## ASSIGNED TASK
Search the data below for the string "Pastorale" and copy all lines where it shows up.

## DATASET ENTRIES
——————————
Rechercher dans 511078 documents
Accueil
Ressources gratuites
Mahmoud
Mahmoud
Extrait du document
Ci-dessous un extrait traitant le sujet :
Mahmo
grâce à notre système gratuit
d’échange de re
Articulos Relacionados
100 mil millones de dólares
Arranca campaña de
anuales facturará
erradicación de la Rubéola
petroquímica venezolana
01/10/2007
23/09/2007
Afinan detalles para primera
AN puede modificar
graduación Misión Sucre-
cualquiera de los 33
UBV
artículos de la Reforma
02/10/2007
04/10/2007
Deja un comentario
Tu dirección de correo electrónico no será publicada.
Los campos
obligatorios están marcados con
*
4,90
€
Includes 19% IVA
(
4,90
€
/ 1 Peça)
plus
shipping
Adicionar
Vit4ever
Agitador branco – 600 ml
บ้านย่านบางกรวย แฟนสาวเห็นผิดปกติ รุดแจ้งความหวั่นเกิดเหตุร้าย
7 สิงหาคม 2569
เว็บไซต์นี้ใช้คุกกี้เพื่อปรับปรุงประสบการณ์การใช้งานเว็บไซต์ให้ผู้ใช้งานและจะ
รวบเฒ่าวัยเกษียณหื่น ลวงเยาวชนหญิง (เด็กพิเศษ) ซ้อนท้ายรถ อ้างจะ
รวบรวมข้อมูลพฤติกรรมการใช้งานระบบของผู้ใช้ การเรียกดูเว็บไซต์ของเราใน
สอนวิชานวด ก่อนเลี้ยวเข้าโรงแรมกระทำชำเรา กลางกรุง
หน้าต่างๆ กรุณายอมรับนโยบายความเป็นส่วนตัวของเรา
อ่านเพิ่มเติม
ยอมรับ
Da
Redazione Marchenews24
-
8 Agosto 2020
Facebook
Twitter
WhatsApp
——————————
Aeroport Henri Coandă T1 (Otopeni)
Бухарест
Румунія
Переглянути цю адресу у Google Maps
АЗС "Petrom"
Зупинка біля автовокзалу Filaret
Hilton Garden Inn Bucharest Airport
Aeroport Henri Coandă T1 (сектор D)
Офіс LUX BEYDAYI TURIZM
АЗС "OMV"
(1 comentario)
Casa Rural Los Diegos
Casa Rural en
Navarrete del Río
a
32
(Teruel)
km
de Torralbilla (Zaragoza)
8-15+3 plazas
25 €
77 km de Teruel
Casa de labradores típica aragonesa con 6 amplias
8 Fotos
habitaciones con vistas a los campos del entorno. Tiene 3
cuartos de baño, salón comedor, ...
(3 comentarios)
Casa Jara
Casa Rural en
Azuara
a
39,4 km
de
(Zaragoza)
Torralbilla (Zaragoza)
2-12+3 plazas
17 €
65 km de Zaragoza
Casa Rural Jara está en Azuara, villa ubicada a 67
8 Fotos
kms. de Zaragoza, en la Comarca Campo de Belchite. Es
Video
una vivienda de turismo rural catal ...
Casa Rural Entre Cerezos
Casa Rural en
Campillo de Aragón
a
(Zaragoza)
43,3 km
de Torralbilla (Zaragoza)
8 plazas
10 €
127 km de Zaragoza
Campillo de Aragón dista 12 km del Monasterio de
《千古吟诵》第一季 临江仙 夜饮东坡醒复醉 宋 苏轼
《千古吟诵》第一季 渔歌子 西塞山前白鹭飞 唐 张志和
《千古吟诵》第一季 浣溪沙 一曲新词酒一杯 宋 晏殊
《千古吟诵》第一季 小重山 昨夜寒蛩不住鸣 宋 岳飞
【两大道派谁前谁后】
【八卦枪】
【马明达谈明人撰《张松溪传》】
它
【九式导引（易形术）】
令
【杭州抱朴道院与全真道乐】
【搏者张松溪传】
——————————
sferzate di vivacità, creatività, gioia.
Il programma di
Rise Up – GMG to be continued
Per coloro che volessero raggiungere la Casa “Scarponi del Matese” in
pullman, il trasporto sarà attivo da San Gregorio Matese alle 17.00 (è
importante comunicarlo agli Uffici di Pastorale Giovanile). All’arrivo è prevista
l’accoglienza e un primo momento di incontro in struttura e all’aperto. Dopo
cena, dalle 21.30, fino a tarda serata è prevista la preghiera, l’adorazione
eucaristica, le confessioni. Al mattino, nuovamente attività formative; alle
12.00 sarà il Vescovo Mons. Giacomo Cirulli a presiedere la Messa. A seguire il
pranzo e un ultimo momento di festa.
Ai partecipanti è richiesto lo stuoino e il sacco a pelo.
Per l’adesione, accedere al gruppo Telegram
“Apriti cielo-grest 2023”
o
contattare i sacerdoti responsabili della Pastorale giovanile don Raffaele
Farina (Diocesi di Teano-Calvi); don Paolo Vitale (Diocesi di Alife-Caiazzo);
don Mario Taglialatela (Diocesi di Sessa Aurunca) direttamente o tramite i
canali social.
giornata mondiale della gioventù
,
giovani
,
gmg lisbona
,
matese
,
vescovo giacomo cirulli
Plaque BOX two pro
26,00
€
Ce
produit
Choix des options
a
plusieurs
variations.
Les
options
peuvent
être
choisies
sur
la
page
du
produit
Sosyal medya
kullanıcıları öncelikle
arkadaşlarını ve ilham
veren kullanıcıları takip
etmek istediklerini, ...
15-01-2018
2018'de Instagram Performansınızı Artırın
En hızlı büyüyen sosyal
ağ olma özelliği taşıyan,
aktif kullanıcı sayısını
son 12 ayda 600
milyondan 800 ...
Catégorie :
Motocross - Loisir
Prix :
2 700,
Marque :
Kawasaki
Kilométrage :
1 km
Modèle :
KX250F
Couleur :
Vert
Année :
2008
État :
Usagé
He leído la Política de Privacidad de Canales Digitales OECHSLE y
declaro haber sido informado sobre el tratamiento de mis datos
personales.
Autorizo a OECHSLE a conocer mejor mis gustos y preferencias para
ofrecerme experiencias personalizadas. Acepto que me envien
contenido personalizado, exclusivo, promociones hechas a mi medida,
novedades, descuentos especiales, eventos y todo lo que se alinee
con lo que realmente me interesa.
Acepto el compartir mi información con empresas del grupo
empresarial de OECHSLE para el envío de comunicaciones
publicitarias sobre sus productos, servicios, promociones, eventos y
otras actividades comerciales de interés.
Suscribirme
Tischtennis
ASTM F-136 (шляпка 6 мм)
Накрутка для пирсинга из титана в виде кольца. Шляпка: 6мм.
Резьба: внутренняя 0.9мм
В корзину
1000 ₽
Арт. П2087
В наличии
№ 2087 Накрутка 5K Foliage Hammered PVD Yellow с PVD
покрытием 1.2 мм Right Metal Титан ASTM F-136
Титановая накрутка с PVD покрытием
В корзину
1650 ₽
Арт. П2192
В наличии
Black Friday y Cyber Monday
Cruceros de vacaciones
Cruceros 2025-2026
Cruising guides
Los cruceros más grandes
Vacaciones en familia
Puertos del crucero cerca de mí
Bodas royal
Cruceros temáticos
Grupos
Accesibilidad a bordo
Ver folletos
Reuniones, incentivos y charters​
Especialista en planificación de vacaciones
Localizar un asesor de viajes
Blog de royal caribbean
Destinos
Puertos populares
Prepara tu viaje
——————————
## TASK RESULT
importante comunicarlo agli Uffici di Pastorale Giovanile). All’arrivo è prevista
contattare i sacerdoti responsabili della Pastorale giovanile don Raffaele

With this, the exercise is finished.